LeBeau refined the zone blitz out of a 3-4 defense while working for the Cincinnati Bengals in 1984 in part to deal with the increasing number of West Coast offensive systems.

At age 76, LeBeau is one of the only coordinators in the league without a reference call sheet, storing all information in his head. The occasionally bizarre pre-snap looks can make little sense to young quarterbacks — hence LeBeau's 16-2 record against rookie QBs since 2004.

The Steelers, however, know exactly what they're doing. LaMarr Woodley, their left outside linebacker, leads the team with five sacks, and free safety Troy Polamalu remains a threat against both run and pass in his 11th NFL season.

With Andre Gurode (knee) and Tony Pashos (hip) unlikely to play after missing practice again Thursday, second-year player Lucas Nix will start at left guard and Matt McCants at right tackle.

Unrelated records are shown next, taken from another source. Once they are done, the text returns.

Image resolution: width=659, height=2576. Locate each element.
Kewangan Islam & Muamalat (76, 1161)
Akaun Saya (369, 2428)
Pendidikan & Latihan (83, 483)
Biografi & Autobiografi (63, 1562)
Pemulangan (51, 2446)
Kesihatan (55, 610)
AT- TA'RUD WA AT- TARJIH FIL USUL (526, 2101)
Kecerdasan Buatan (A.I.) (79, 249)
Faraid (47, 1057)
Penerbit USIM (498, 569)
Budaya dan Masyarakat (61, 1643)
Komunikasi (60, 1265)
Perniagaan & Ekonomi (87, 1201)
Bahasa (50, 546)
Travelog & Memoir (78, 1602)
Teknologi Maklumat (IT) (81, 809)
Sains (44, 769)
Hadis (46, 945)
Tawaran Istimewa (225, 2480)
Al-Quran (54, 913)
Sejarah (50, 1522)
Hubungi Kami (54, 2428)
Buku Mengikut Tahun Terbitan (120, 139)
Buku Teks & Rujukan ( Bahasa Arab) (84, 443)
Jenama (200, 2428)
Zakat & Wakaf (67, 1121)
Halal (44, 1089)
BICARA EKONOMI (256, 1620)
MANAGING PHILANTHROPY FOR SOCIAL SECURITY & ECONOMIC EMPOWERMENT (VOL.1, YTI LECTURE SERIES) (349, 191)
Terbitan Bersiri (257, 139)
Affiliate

Wisniewski's job, besides dealing with Pittsburgh's 320-pound nose tackle Steve McLendon, will be making line calls based on what he sees.

"He's got a lot of different looks and he does it with different personnel," Wisniewski said of LeBeau. "He's got (defensive backs) coming, he's got linebackers coming. He's got big guys standing up and just walking around. He really understands protections well, so he understands how to beat your protections, and he's been doing it for 20, 30 years."

When Raiders defensive coordinator Jason Tarver was an offensive assistant with the 49ers, he said LeBeau was "one of the few coaches who could break down our protection and really hurt us."While not technically a rookie, Raiders quarterback Terrelle Pryor has the experience level that makes it tough to deal with a LeBeau defense. Having Wisniewski back acts as a security blanket. Pryor said he can keep an eye on blitzers from the far outside and trust Wisniewski to handle things in the interior.

"There's not really much I have to worry about in terms of protection because I know Wiz is going to see it," Pryor said. "I know if it's just in the box, Wiz is going to handle it and I can focus on the play and the coverage. He'll be on top of all that stuff, so it will be good to see him."

With his uncle Steve having played for the Raiders, Wisniewski grew up a rarity in Pittsburgh — a Raiders fan in a sea of black and gold.

"Everybody kind of grows up watching the Steelers, rooting for the Steelers," Wisniewski said. "It's cool to play against a team you grew up watching. It's also cool for bragging rights. I spend my offseasons out there, so I want to be able to hold my head up high and wear my Raiders gear when I'm walking around Pittsburgh in the offseason."